Start of Block
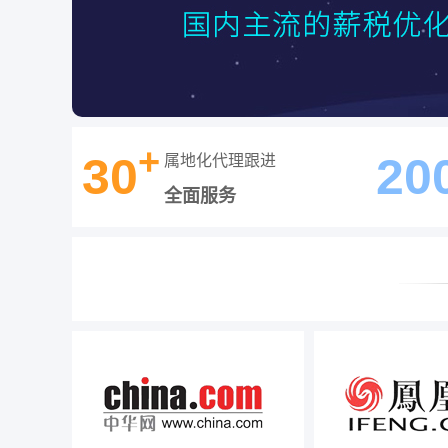
+
30
20
属地化代理跟进
全面服务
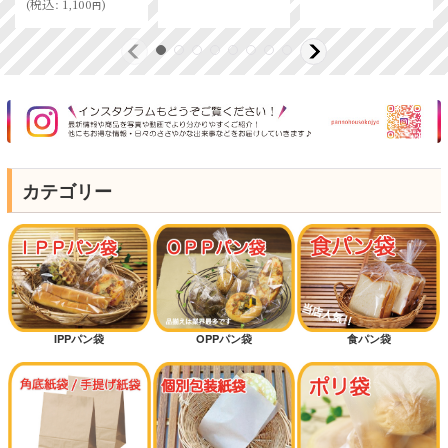
432
～8,151
)
円
円
カテゴリー
IPPパン袋
OPPパン袋
食パン袋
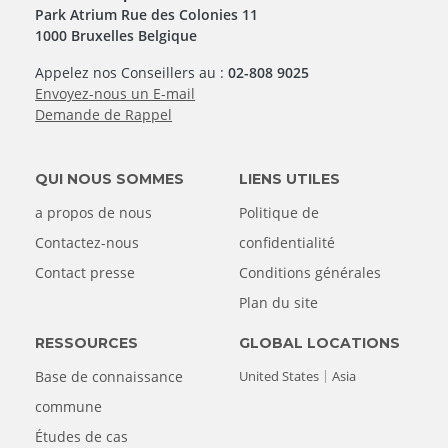
Park Atrium Rue des Colonies 11
1000 Bruxelles Belgique
Appelez nos Conseillers au :
02-808 9025
Envoyez-nous un E-mail
Demande de Rappel
QUI NOUS SOMMES
LIENS UTILES
a propos de nous
Politique de
Contactez-nous
confidentialité
Contact presse
Conditions générales
Plan du site
RESSOURCES
GLOBAL LOCATIONS
Base de connaissance
United States
Asia
commune
Études de cas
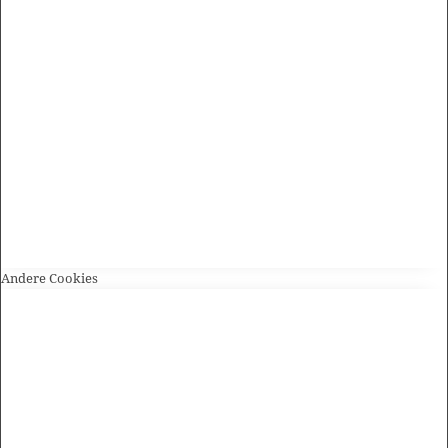
Andere Cookies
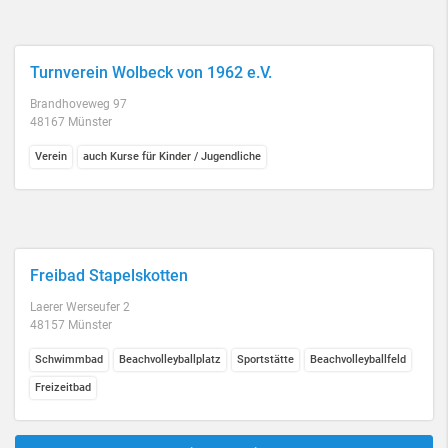
Turnverein Wolbeck von 1962 e.V.
Brandhoveweg 97
48167 Münster
Verein
auch Kurse für Kinder / Jugendliche
Freibad Stapelskotten
Laerer Werseufer 2
48157 Münster
Schwimmbad
Beachvolleyballplatz
Sportstätte
Beachvolleyballfeld
Freizeitbad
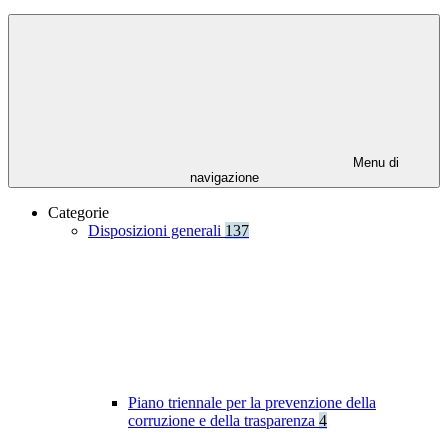
Menu di
navigazione
Categorie
Disposizioni generali
137
Piano triennale per la prevenzione della
corruzione e della trasparenza
4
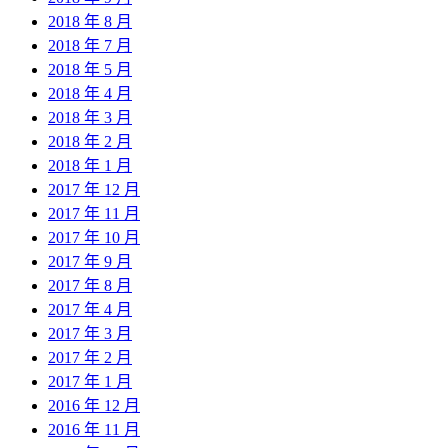
2018 年 8 月
2018 年 7 月
2018 年 5 月
2018 年 4 月
2018 年 3 月
2018 年 2 月
2018 年 1 月
2017 年 12 月
2017 年 11 月
2017 年 10 月
2017 年 9 月
2017 年 8 月
2017 年 4 月
2017 年 3 月
2017 年 2 月
2017 年 1 月
2016 年 12 月
2016 年 11 月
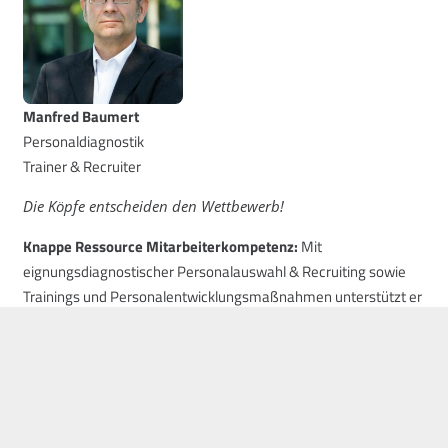
Manfred Baumert
Personaldiagnostik
Trainer & Recruiter
Die Köpfe entscheiden den Wettbewerb!
Knappe Ressource Mitarbeiterkompetenz:
Mit
eignungsdiagnostischer Personalauswahl & Recruiting sowie
Trainings und Personalentwicklungsmaßnahmen unterstützt er
Unternehmen schwer imitierbare
Wettbewerbsvorteile
zu
erlangen. Immer nach dem Motto „Technik schlägt Beliebigkeit“
und stets den
Benefit
für seine Kunden im Fokus.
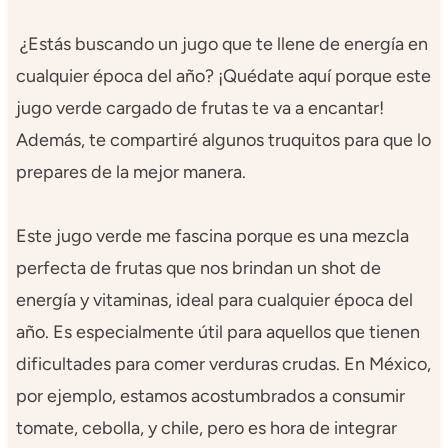
¿Estás buscando un jugo que te llene de energía en
cualquier época del año? ¡Quédate aquí porque este
jugo verde cargado de frutas te va a encantar!
Además, te compartiré algunos truquitos para que lo
prepares de la mejor manera.
Este jugo verde me fascina porque es una mezcla
perfecta de frutas que nos brindan un shot de
energía y vitaminas, ideal para cualquier época del
año. Es especialmente útil para aquellos que tienen
dificultades para comer verduras crudas. En México,
por ejemplo, estamos acostumbrados a consumir
tomate, cebolla, y chile, pero es hora de integrar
End of Block
*What to work on:* Would you please copy each line of the listing that contains the word "della"?

*Exercise output:*
Piano triennale per la prevenzione della
corruzione e della trasparenza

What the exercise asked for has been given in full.